Jeff Bezos, Mark Zuckerberg, Bill Gates, Carlos Slim, Amancio Ortega, Larry Page o Sergey Brin no le deben nada a nadie. Todo lo han conseguido por iniciativa personal. Es irrelevante la pertenencia a una clase social. Ellos se bastan y sobran. Pero son buena gente, hacen beneficencia. Donan material digital, patrocinan la OMS, se comprometen con la agricultura verde y digital, eliminar la brecha de digital, apadrinan especies en extinción y ONG para luchar contra la contaminación, el hambre y la explotación. Seguramente comprarán vacunas contra el Covid-19 para ofrecerlas al tercer mundo, cuando ellos estén a salvo, claro. Evaden impuestos, mantienen a sus trabajadores en condiciones de sobrexplotación, con empleos basura y contratos temporales, deslocalizando la producción para emplear a niños en países asiáticos, maquilas o en la agroindustria de palma, soya o maíz transgénico en América Latina. Para ellos, al igual que para los gobiernos y las compañías trasnacionales, las desigualdades no son responsabilidad de nadie. Unos ganadores otros perdedores. Los segundos lo son por su escaso espíritu de sacrificio. Irresponsables que no han querido estudiar, ni progresar. Por consiguiente merecedores del desprecio. En este saco entran los pueblos originarios, los inmigrantes, las mujeres obligadas a esclavizarse sexualmente. Deben asumir su fracaso, obedecer y trabajar en beneficio de quien les da trabajo.
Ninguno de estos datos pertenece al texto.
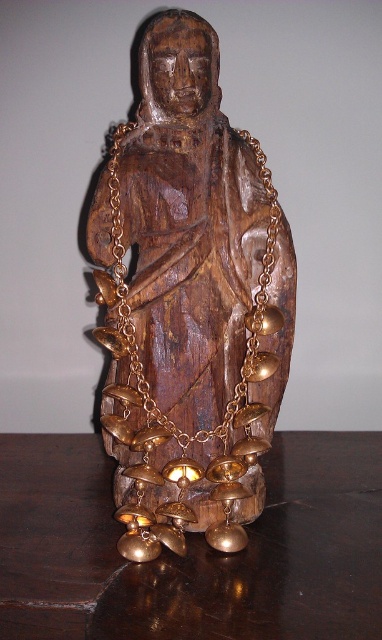 You are an art curator planning to move the wooden statue at center to a new location. You need to ensure that the shiny dark wood table at center is visible from the front entrance. Should you move the statue forward or backward to achieve this?

The shiny dark wood table at center is behind the wooden statue at center. To make the table visible from the front entrance, you should move the wooden statue at center backward so that the table in front of it becomes visible.

You are an art curator arranging a gallery exhibit. You have a wooden statue at center and a shiny dark wood table at center. Where should you place the statue relative to the table to maintain the exhibit layout?

The wooden statue at center should be placed on the left side of the shiny dark wood table at center as described in the objects description. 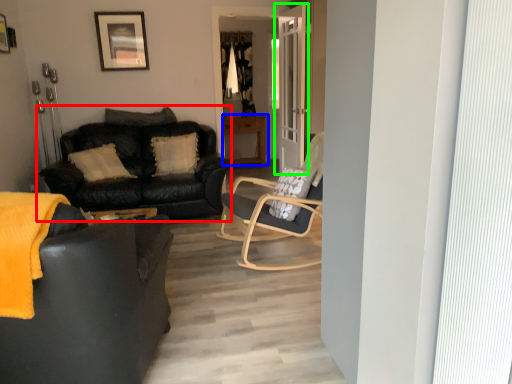 Question: Which object is the closest to the studio couch (highlighted by a red box)? Choose among these: table (highlighted by a blue box) or door (highlighted by a green box).

Choices:
 (A) table
 (B) door

Answer: (B) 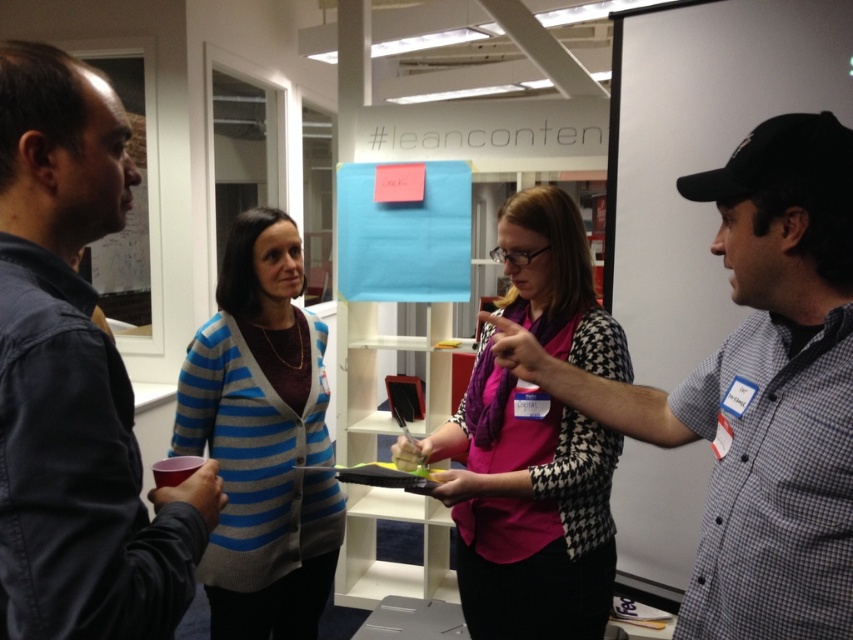 You are a photographer standing at the camera position. You want to take a photo of the dark blue denim jacket at left without moving the jacket. Can you focus on it clearly?

The dark blue denim jacket at left is 28.25 inches from camera, so yes, you can focus on it clearly as it is within the camera focus range.

You are organizing a presentation and need to choose between the pink fabric scarf at center and the blue striped cardigan at center as a prop. Which item would you select if you want the prop to be more noticeable to the audience?

The pink fabric scarf at center is larger in size than the blue striped cardigan at center, so it would be more noticeable to the audience.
Hoy, los gobiernos, en medio del ­Covid-19, llaman a sus ciudadanos a ser responsables; ha no salir de casa, mantener la distancia social, usar mascarillas, ser prudentes. Apelan a valores como el bien común, la solidaridad, el interés general. Es decir, lo que han despreciado, ninguneado y consideran un lastre para la iniciativa privada, el beneficio empresarial y la especulación financiera. Han avalado las conductas egoístas, han educado en la meritocracia y la competitividad. Pero hoy piden responsabilidad. Las mismas élites políticas, gobiernos, empresarios e instituciones (FMI, BM, OMC) que fomentan la desigualdad, desgravan las grandes fortunas, nos piden responsabilidad, de la cual han carecido a la hora de privatizar, desarticular los sistemas de salud y la educación pública. Sin olvidar que en esta pandemia han optado por salvar la economía y no a las personas. Su ejemplo, la irresponsabilidad, la mentira y la criminalización de los movimientos democráticos. No es coherente ni ético. Sin embargo, a contracorriente, la respuesta de las clases trabajadoras, de los pueblos originarios, del feminismo, ha sido ejemplar ante la pandemia. Han actuado con dignidad, sabiendo que del capitalismo sólo se puede esperar un sálvase quien pueda. En él no hay cabida para la responsabilidad social ni personal. Demandarla es hipocresía, tanto como las orgías, fiestas y transgresiones que sus dirigentes comenten todos los días.